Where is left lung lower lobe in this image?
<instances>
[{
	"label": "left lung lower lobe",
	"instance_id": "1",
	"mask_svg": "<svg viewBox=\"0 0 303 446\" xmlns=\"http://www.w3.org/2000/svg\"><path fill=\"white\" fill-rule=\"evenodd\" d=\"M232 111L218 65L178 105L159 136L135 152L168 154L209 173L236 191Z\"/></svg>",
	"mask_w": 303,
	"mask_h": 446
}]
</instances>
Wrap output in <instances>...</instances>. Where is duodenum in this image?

==

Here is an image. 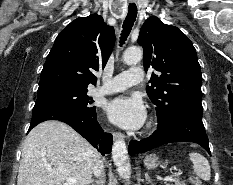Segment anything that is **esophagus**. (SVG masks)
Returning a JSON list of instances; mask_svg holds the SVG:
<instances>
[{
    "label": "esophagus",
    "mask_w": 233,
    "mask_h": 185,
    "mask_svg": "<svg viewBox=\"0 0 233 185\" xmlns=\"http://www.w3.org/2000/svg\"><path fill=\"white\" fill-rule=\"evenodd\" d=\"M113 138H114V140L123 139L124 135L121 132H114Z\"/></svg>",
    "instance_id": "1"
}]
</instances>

- _Action item_: Please reproduce the lines from the line with "Where is left lung lower lobe in this image?" to the line with "Wrap output in", both ends included, exactly as they appear above.

- _Answer to this task_:
Where is left lung lower lobe in this image?
<instances>
[{
	"label": "left lung lower lobe",
	"instance_id": "1",
	"mask_svg": "<svg viewBox=\"0 0 303 446\" xmlns=\"http://www.w3.org/2000/svg\"><path fill=\"white\" fill-rule=\"evenodd\" d=\"M232 111L218 65L178 105L159 136L135 152L168 154L209 173L236 191Z\"/></svg>",
	"mask_w": 303,
	"mask_h": 446
}]
</instances>
Wrap output in <instances>...</instances>. Where is duodenum in this image?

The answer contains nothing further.